The Court of Appeal found the issue was one of contractual interpretation and such interpretation was to be made in accordance with the law of the contract (i.e. Ontario). On the second matter, the Court of Appeal found that although Kingsway was not a party to the contract of insurance, it was able to benefit from the limits on subrogation.

Conclusion

Kingsway confirms that if the law governing a contract is a jurisdiction different than the place where the tort occurred, the law of the contract will apply. That is, the law governing the tort claim is separate from the law governing the interpretation of the contract under which insurance is being paid. This is also true if an insurer is asserting a common law subrogation right because equitable subrogation derives from the contract of insurance (as a contract of indemnity) and therefore, “the determination of whether subrogation rights arise still depends on the interpretation of the contract itself” (Kerr v. Kerr, 2009 NSSC 27).

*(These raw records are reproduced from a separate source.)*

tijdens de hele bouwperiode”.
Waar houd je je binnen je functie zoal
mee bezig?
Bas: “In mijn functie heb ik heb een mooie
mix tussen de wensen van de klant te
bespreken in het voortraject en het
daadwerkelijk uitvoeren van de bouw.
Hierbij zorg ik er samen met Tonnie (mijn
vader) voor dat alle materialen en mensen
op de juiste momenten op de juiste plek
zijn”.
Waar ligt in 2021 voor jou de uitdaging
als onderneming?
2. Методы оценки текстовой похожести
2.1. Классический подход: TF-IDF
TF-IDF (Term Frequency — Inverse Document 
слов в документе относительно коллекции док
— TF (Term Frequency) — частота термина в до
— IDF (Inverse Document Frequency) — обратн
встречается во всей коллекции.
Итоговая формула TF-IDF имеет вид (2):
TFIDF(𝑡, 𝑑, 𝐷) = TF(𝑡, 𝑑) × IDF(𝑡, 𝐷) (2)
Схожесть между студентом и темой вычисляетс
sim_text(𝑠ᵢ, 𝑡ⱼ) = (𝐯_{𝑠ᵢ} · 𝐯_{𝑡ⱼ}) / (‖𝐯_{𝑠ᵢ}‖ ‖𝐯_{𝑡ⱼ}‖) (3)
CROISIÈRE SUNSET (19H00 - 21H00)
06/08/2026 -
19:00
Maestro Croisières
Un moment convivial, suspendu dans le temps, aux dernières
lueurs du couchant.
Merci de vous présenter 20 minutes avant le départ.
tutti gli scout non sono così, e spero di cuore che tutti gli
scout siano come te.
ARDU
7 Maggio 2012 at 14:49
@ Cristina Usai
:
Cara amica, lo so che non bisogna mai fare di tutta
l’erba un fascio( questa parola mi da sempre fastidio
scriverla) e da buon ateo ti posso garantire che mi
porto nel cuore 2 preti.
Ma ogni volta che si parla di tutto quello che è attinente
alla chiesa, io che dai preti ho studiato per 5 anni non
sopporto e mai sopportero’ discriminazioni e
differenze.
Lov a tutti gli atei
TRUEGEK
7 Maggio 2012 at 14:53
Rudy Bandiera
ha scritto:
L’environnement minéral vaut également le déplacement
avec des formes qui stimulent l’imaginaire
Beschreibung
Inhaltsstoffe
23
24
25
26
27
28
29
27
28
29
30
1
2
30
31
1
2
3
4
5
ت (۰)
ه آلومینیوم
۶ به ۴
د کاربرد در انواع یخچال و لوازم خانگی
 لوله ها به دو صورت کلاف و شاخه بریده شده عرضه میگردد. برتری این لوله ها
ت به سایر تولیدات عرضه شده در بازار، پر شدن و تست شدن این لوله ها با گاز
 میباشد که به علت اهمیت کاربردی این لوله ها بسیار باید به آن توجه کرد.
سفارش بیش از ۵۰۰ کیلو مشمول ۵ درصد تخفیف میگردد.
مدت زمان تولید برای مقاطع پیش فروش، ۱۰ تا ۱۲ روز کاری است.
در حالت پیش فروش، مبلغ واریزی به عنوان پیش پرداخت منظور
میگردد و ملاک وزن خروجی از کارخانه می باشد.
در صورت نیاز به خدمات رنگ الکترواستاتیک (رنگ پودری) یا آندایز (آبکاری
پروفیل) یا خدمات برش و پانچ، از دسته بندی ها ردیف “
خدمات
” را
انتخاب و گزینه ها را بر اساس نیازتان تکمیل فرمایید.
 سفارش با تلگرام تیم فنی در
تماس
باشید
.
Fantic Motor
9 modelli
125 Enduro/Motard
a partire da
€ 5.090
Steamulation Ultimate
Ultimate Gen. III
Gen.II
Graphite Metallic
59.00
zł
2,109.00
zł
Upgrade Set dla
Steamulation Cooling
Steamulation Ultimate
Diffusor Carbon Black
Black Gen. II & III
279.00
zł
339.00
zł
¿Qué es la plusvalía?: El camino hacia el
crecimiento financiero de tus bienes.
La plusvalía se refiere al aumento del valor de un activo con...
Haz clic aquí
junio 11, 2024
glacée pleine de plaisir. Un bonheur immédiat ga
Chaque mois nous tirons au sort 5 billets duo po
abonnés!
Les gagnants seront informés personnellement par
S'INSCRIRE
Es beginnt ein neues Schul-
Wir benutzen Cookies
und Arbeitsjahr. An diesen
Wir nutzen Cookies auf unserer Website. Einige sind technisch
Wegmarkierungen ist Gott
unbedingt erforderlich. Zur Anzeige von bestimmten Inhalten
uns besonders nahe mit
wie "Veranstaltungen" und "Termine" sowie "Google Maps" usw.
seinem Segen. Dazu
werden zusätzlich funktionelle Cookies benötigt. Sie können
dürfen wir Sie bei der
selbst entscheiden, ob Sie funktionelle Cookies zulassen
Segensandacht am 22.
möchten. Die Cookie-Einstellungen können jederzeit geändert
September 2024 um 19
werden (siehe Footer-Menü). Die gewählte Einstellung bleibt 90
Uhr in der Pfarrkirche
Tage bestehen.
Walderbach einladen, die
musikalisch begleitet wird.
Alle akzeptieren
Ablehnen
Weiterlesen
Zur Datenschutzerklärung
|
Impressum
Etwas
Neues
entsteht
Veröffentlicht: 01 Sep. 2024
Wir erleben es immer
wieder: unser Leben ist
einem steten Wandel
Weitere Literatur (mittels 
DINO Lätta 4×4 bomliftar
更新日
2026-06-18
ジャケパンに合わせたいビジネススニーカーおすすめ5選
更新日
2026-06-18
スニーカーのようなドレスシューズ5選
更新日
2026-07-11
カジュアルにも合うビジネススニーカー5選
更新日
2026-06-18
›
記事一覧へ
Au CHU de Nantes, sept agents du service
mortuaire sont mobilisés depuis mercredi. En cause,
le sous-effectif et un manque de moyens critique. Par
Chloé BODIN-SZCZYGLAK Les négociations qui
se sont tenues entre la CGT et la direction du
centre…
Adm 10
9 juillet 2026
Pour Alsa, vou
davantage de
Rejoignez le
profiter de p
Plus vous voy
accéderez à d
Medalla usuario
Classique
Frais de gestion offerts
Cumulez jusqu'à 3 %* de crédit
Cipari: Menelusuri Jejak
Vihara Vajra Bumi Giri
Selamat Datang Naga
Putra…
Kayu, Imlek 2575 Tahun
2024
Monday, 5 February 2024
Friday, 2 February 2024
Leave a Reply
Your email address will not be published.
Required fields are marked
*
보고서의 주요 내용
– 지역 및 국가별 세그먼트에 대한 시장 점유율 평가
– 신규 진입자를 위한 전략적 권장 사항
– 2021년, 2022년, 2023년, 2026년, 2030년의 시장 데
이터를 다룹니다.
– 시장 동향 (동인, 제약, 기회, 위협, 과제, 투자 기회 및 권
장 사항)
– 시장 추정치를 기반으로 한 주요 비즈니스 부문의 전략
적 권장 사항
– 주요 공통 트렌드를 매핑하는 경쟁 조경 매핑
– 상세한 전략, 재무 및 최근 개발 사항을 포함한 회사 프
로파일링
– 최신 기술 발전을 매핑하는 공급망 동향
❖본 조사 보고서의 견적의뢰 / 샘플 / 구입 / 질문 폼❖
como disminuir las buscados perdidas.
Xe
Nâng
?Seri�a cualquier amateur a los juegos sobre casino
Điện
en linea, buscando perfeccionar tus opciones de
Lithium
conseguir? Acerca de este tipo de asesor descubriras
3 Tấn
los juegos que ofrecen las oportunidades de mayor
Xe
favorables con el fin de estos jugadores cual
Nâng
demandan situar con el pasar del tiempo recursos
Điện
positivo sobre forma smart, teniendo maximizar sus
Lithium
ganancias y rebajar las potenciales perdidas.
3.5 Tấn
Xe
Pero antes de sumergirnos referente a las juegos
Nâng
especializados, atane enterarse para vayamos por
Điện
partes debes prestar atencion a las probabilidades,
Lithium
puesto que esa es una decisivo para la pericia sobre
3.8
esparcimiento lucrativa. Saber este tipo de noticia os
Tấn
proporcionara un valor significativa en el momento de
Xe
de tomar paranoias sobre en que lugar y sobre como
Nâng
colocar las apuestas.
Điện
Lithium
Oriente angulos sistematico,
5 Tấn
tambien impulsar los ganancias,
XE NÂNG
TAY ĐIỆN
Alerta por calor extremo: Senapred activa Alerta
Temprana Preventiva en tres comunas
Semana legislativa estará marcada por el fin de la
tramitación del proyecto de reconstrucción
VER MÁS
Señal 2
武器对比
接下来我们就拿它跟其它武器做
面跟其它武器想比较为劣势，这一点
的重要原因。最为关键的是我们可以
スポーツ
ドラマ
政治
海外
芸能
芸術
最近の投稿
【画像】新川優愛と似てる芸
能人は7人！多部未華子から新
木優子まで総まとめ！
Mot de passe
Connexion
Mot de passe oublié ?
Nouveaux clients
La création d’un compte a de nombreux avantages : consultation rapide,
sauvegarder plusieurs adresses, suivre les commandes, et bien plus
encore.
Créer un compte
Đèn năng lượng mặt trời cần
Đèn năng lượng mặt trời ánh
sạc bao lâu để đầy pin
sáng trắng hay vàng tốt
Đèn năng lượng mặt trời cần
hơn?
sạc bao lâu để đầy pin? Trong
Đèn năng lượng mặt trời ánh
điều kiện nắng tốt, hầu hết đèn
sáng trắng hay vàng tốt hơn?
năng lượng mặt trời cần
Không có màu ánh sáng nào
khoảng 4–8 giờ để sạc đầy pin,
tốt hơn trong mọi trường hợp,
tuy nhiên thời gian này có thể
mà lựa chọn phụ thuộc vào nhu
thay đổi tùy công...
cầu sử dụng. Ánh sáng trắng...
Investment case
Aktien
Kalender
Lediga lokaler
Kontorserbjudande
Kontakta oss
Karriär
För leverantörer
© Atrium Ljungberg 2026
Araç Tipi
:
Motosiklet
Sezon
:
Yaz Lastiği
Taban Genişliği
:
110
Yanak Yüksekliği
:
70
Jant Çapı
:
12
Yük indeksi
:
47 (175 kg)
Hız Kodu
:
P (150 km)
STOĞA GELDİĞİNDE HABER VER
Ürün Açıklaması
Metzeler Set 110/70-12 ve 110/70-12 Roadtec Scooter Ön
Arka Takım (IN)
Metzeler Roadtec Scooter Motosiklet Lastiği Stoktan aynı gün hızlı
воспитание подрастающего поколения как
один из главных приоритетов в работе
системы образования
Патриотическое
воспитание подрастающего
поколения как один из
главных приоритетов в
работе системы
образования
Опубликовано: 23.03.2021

In third party automobile accident cases, it is important to remember that an LTD insurer’s subrogation right (if any) will be governed by the law of the contract and not the lex loci delicti. If the insurer’s subrogation rights are limited by the law governing the contract, any benefits paid by the insurer to the plaintiff may be deductible from the plaintiff’s claim for damages.

Tiffany Cheverie is a lawyer at Burchells LLP in Halifax, Nova Scotia, acting for insurers in personal injury, property, LTD and other insurance coverage claims. She is a member of Canadian Defence Lawyers (CDL) and Nova Scotia Insurance Women’s Association (NSIWA).